Finding Relative Max

To find a local minimum or maximum, find the critical points by setting f ' = zero.

e^x - 3x² = 0

e^x = 3x²

The easiest way to solve this is to graph it and look for the x-intercepts.

x = -0.458962

x = 0.9100076

x = 3.733079

Putting these points on a number line we can perform the first derivative test by evaluating points in each increment they divide the line into:

The red circles represent the value of the derivative for points in those intervals

f '(-1) = -2.6 (a negative - meaning the function is decreasing on this interval)

f '(0) = 1 (a positive - meaning the function is increasing on this interval)

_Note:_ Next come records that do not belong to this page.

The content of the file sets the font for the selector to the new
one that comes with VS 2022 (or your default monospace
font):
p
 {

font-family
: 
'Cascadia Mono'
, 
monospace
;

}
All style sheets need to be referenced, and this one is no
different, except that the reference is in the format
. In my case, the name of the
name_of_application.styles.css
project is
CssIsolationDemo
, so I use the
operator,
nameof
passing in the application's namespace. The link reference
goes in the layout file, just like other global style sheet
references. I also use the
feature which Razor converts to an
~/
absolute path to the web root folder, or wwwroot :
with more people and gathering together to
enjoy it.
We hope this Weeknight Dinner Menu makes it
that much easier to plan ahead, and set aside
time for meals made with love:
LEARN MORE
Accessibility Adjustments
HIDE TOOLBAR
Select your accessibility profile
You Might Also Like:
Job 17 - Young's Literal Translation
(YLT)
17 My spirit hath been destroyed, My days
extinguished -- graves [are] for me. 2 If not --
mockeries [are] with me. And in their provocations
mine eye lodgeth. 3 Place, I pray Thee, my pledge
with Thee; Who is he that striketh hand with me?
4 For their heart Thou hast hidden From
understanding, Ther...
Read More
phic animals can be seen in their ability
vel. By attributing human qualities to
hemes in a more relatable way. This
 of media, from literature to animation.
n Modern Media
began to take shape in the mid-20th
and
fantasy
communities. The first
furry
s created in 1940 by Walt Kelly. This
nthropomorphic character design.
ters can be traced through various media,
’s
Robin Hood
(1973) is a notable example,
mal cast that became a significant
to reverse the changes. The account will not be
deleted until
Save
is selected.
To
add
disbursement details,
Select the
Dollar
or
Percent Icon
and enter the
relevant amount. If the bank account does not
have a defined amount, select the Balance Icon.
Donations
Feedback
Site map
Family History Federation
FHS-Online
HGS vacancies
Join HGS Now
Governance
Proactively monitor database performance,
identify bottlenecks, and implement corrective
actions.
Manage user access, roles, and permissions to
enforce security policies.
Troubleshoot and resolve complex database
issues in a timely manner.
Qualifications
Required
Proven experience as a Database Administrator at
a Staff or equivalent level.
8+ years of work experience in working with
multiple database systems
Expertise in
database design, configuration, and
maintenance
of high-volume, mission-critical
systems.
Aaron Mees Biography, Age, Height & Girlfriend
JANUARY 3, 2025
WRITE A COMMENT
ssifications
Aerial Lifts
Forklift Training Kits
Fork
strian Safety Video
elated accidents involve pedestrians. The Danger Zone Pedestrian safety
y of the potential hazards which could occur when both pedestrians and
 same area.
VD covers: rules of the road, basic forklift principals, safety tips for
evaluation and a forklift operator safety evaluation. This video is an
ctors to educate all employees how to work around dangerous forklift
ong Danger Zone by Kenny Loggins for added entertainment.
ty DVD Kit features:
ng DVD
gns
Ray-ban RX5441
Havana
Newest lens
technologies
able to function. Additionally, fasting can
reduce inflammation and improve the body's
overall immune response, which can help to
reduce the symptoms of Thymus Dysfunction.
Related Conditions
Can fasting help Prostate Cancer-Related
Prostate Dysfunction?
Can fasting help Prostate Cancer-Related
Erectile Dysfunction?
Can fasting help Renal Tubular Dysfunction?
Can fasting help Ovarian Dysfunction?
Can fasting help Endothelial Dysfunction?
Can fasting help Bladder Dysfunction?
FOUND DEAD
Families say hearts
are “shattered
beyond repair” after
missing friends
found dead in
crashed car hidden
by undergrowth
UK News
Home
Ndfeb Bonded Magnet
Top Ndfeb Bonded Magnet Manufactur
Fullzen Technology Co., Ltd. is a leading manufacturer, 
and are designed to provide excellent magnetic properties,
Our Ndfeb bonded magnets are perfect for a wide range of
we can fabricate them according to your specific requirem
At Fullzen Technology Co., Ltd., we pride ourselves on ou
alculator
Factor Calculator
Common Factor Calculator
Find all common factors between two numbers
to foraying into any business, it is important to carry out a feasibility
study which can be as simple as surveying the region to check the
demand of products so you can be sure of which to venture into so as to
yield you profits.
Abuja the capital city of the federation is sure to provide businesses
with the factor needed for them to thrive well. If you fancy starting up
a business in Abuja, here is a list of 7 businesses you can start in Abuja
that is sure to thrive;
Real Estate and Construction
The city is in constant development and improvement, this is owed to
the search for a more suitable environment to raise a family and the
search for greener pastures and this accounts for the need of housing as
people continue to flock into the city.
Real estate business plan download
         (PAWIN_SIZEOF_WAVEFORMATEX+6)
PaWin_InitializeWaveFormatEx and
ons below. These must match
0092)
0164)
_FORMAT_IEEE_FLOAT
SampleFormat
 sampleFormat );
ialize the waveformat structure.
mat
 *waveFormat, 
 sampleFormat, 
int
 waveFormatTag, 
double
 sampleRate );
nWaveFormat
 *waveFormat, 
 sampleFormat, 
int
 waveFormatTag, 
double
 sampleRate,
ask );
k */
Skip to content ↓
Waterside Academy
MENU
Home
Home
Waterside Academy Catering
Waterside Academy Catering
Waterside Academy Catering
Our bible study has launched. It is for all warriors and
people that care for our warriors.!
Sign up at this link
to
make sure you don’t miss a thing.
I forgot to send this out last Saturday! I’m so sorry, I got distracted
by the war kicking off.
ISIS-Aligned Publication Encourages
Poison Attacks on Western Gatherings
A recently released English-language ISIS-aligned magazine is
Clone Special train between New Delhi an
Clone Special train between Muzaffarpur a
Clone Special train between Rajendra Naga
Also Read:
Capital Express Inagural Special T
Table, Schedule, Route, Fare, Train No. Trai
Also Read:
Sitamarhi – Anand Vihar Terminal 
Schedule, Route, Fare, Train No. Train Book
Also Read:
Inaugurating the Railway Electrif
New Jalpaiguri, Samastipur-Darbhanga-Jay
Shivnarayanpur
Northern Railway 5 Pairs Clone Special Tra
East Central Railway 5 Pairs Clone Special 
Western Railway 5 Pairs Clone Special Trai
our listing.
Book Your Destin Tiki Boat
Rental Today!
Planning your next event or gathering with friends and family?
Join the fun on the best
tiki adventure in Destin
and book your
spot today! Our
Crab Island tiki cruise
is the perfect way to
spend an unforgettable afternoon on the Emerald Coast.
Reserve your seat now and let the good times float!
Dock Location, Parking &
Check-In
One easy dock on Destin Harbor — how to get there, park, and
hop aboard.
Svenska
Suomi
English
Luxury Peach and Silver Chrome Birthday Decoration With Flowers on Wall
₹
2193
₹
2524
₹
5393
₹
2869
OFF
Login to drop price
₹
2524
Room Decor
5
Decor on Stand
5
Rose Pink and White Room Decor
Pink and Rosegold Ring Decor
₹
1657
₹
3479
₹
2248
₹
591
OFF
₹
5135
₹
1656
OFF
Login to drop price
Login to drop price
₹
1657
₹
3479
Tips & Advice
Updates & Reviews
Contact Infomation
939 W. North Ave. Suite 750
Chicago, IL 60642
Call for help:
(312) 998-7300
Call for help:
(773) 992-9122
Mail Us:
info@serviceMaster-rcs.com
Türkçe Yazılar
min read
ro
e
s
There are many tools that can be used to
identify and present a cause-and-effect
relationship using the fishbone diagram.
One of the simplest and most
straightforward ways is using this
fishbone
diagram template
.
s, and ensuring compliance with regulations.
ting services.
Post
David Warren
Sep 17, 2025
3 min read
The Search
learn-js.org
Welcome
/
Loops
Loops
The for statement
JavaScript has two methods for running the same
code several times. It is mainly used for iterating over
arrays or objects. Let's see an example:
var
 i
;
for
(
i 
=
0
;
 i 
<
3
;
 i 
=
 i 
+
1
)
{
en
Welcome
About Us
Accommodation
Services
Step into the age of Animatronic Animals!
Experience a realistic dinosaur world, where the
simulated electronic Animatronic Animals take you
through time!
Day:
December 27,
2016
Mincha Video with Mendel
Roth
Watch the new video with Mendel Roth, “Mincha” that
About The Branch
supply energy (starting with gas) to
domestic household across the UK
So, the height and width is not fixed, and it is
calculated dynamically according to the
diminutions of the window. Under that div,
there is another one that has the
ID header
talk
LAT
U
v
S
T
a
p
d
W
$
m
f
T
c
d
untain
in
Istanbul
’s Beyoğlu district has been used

f '(1) = -0.3 (a negative - meaning the function is decreasing on this interval)

f '(4) = 6.6 (a positive - meaning the function is increasing on this interval)

So x = -0.458962 must be a local minimum

And x = 3.733079 must be a local minimum

That leaves the local maximum at x = 0.9100076

To find that maximum value we would need to know what the function is and we only know the derivative, The function is the antiderivative of f '(x) or f(x) = ex -x3 + C (where C is some constant). Since we don't have any data point that the function goes through, we cannot determine the function or the local maximum vale. But it appears by looking at the answers that the x-value of the local max is what is being asked for.